Why This Shabbat We Need To Work On Emotional Closeness

I have been trying really hard not to talk or write about the current state of the world. I have been trying to keep our lives and the lives of our children as normal as possible, and to some, this appears as me ignoring all warnings and not placing weight on the severity of the situation. Even coming up with a name for this post has been a week-long process, mainly because I have come to a place where my brain goes on immediate defense mode and would much rather quarantine itself away from all of the fear and uncertainty around us.

And I am talking past the physical repercussions of COVID-19, or the emotional stress that comes with a pandemic. I am talking about how it is bringing out the worst in us as human beings.

(Funny enough, just the other day I finished writing a whole blog post about sex, and even that felt slightly more comfortable than writing about this.)

We all know the practical purpose of social distancing. Keep yourself six feet away from others, avoid physical touch, stay away from crowded spaces. Now, for someone like me, who very much enjoys solitude and personal space, this may appear as just another day in the life. However, us sensitive people are also humans, and even when we may not need that handshake, or that hug, we still crave it in times of struggle. And for others, not being able to comfort friends, or being around loved ones, feels like a punishment. Social distancing is by default saving the world while breaking us slowly, all at the same time.

But that is not the worst part.

As a mother, I have to make decisions of what I feel is the best option for our family. With that, however, has come immeasurable judgment. I choose to send both of my children to their respective schools, because I trust their leadership’s judgment to always look for their safety above all things (if I didn’t, I wouldn’t choose those establishments for my children to begin with). I choose to continue going to the supermarket when needed, even if what you don’t see is the fifteen times I have washed my hands, or the perfectly planned route that I will be taking just to make the visit as quick and concise as possible. I choose to keep my children in whatever extracurricular activities from their routine that are still available because, above all things, while our adult world is being disrupted, I don’t want them to struggle with the same doomsday feeling I get every morning, or that uncertainty that plagues me every night before bed.

The choices I am making are not stemming from lack of responsibility or awareness, they are based solely on the fact that it is on my to keep my children’s life as normal as possible, as the safety of others is not their burden to carry alone. Our children don’t understand the purpose of social distancing like we do, no matter how much we explain it. To them, it means they don’t get to hang out with their friends, they don’t get to participate in the Purim service they rehearsed so much for, that their Spring concert at school they were looking forward to so much is getting canceled, that they don’t get to see their favorite teacher and play in their favorite spot in the playground. To our children, the world starts to feel like it is falling apart, and it is our job to prevent that from happening.

And all while attempting to protect my children to the best of my ability, the rest of the world engages in social media campaigns about who is to blame and what everyone else is doing wrong, and how people like me don’t care about the safety of others.

The fact is, I understand the panic. I see it and feel it. I don’t disregard it.

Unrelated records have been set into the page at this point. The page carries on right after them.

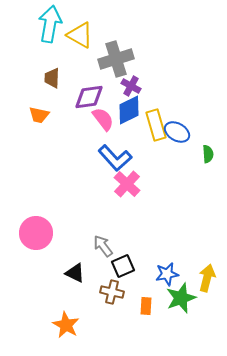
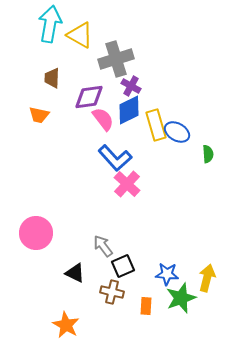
blue star: rotated 15 degrees clockwise
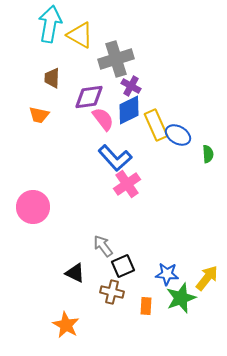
yellow rectangle: rotated 8 degrees counterclockwise
blue ellipse: moved 1 px right, 3 px down
pink cross: rotated 12 degrees clockwise
pink circle: moved 3 px left, 26 px up
yellow arrow: rotated 24 degrees clockwise
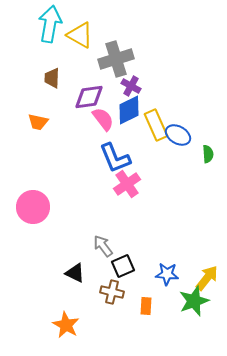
orange trapezoid: moved 1 px left, 7 px down
blue L-shape: rotated 20 degrees clockwise
green star: moved 13 px right, 3 px down
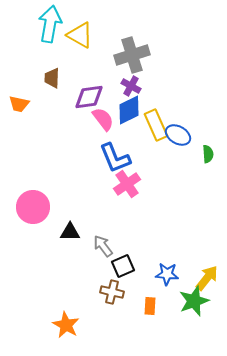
gray cross: moved 16 px right, 4 px up
orange trapezoid: moved 19 px left, 18 px up
black triangle: moved 5 px left, 41 px up; rotated 25 degrees counterclockwise
orange rectangle: moved 4 px right
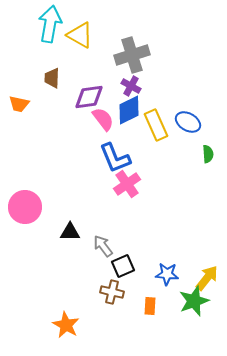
blue ellipse: moved 10 px right, 13 px up
pink circle: moved 8 px left
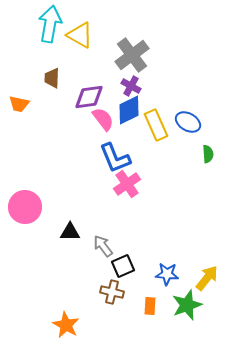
gray cross: rotated 20 degrees counterclockwise
green star: moved 7 px left, 4 px down
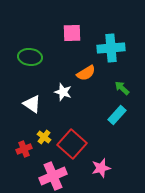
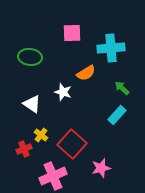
yellow cross: moved 3 px left, 2 px up
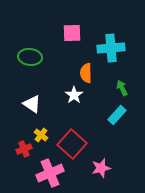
orange semicircle: rotated 120 degrees clockwise
green arrow: rotated 21 degrees clockwise
white star: moved 11 px right, 3 px down; rotated 18 degrees clockwise
pink cross: moved 3 px left, 3 px up
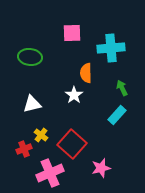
white triangle: rotated 48 degrees counterclockwise
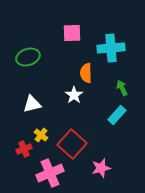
green ellipse: moved 2 px left; rotated 25 degrees counterclockwise
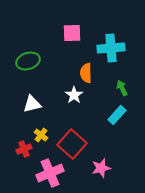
green ellipse: moved 4 px down
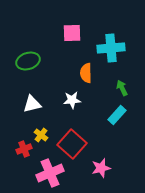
white star: moved 2 px left, 5 px down; rotated 30 degrees clockwise
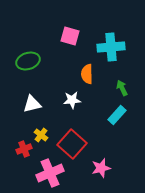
pink square: moved 2 px left, 3 px down; rotated 18 degrees clockwise
cyan cross: moved 1 px up
orange semicircle: moved 1 px right, 1 px down
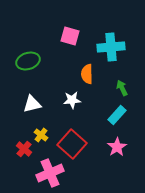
red cross: rotated 28 degrees counterclockwise
pink star: moved 16 px right, 21 px up; rotated 18 degrees counterclockwise
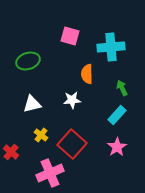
red cross: moved 13 px left, 3 px down
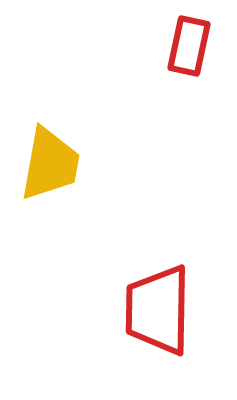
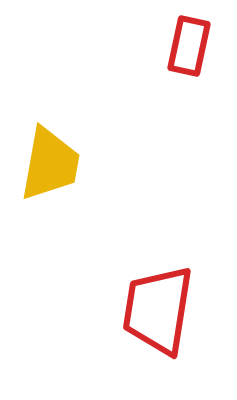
red trapezoid: rotated 8 degrees clockwise
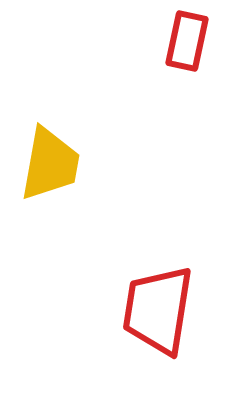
red rectangle: moved 2 px left, 5 px up
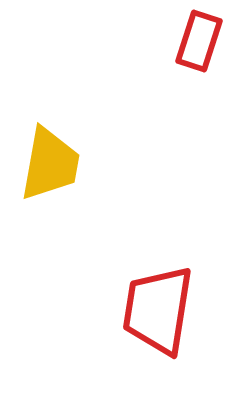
red rectangle: moved 12 px right; rotated 6 degrees clockwise
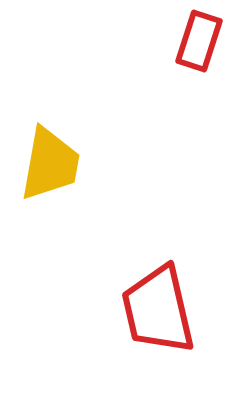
red trapezoid: rotated 22 degrees counterclockwise
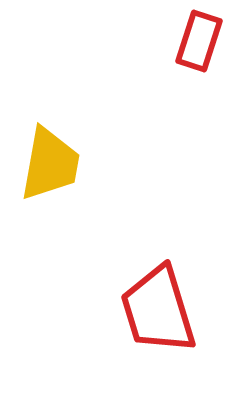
red trapezoid: rotated 4 degrees counterclockwise
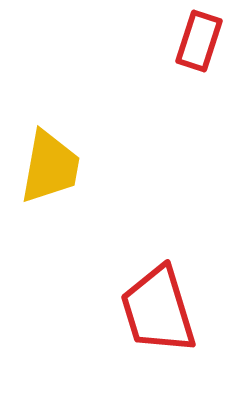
yellow trapezoid: moved 3 px down
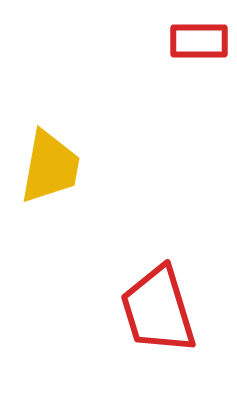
red rectangle: rotated 72 degrees clockwise
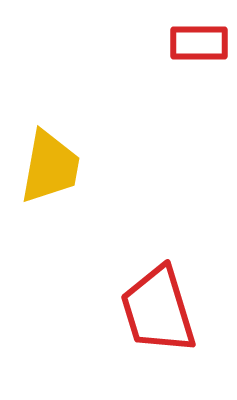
red rectangle: moved 2 px down
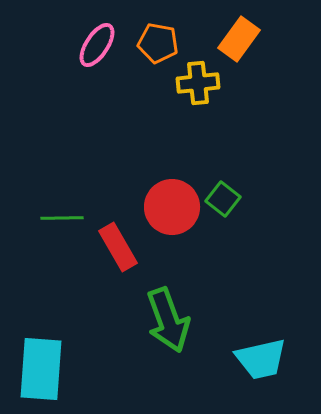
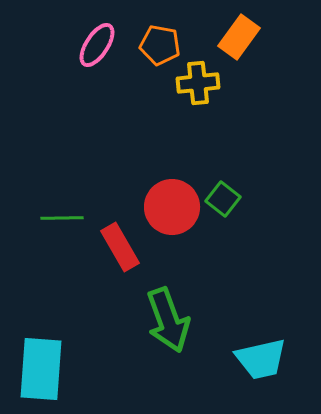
orange rectangle: moved 2 px up
orange pentagon: moved 2 px right, 2 px down
red rectangle: moved 2 px right
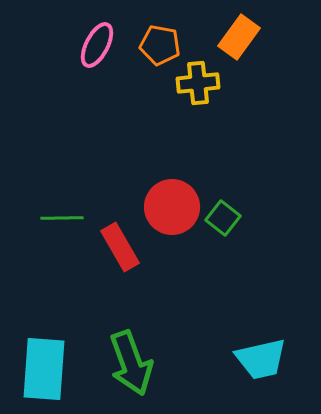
pink ellipse: rotated 6 degrees counterclockwise
green square: moved 19 px down
green arrow: moved 37 px left, 43 px down
cyan rectangle: moved 3 px right
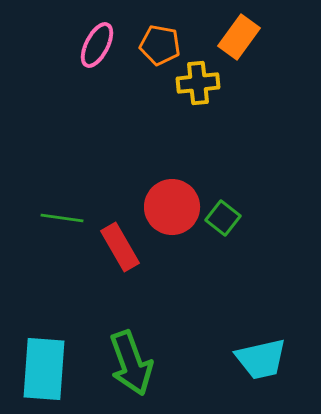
green line: rotated 9 degrees clockwise
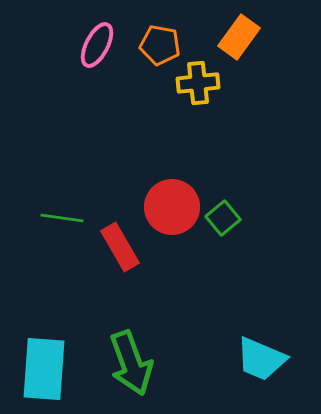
green square: rotated 12 degrees clockwise
cyan trapezoid: rotated 36 degrees clockwise
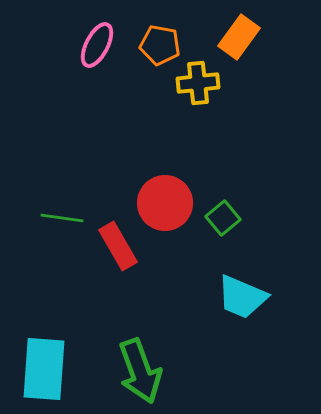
red circle: moved 7 px left, 4 px up
red rectangle: moved 2 px left, 1 px up
cyan trapezoid: moved 19 px left, 62 px up
green arrow: moved 9 px right, 8 px down
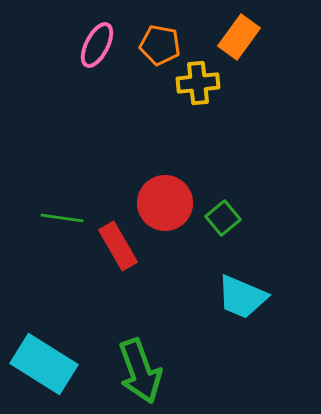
cyan rectangle: moved 5 px up; rotated 62 degrees counterclockwise
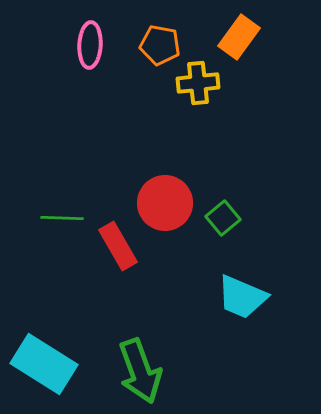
pink ellipse: moved 7 px left; rotated 24 degrees counterclockwise
green line: rotated 6 degrees counterclockwise
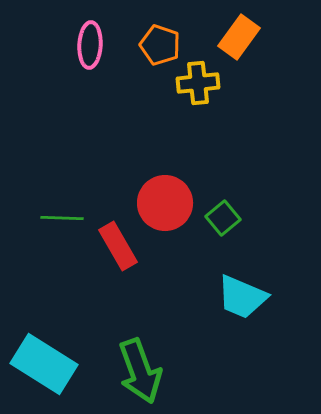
orange pentagon: rotated 9 degrees clockwise
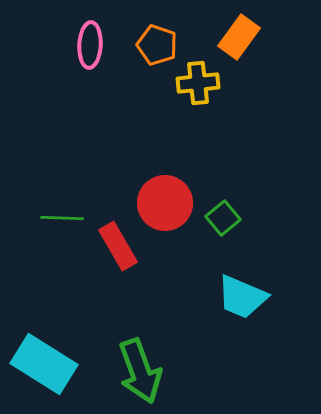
orange pentagon: moved 3 px left
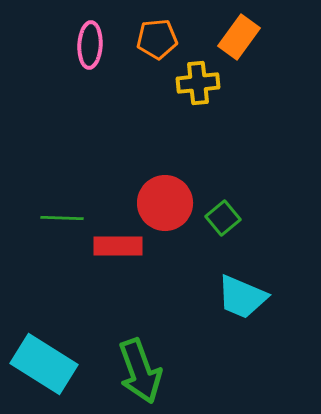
orange pentagon: moved 6 px up; rotated 24 degrees counterclockwise
red rectangle: rotated 60 degrees counterclockwise
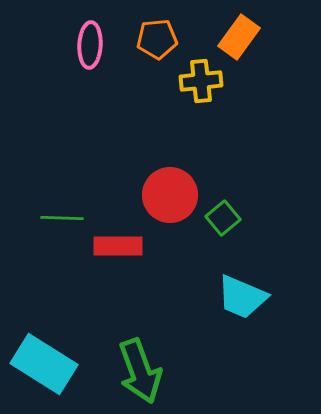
yellow cross: moved 3 px right, 2 px up
red circle: moved 5 px right, 8 px up
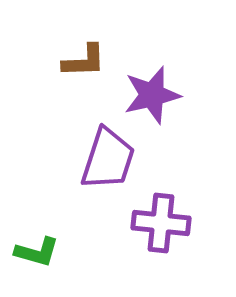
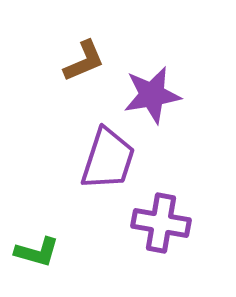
brown L-shape: rotated 21 degrees counterclockwise
purple star: rotated 4 degrees clockwise
purple cross: rotated 4 degrees clockwise
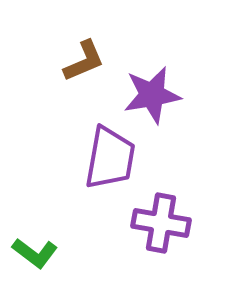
purple trapezoid: moved 2 px right, 1 px up; rotated 8 degrees counterclockwise
green L-shape: moved 2 px left, 1 px down; rotated 21 degrees clockwise
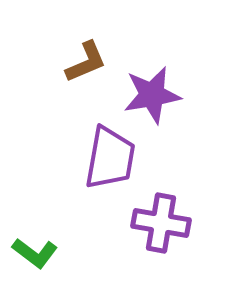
brown L-shape: moved 2 px right, 1 px down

I share the fears and I will do everything in my power to “flatten the curve”. However, what this panic is accomplishing is to turn social distancing in more than just six feet apart from each other and some extra hand sanitizer and lack of sports events. What it is causing is tension and stress in previously strong relationships. Its perpetuating judgment and blame stemming out of fear and uncertainty. It is fueling hateful political discourse, which trickles down to social disruption. It is causing us to start a “who is to blame for what” fight.

Having to stay away from those we love in times of crisis is hard enough. We cannot let social distancing turn into social breaking. Many will disagree with me, but now is not the time to engage in political debate online or with that family member or friend who voted for the other candidate, or who disagrees with you on who is to blame (or if there is even someone to blame) for the current state of affairs. Now is the time to make sure that social distancing doesn’t turn into more than just physical space between two people. Because that’s all it should be; just six feet apart within a physical space.

As Shabbat approaches (or, if you are not Jewish, the much needed weekend), I encourage you to find a way to keep your heart from distancing itself from your neighbor. Spend time reconnecting emotionally with others, without judgment. Try to respect their fears and understand their actions. Find a way to keep physical distance while strengthening emotional closeness. Try not to let fear win.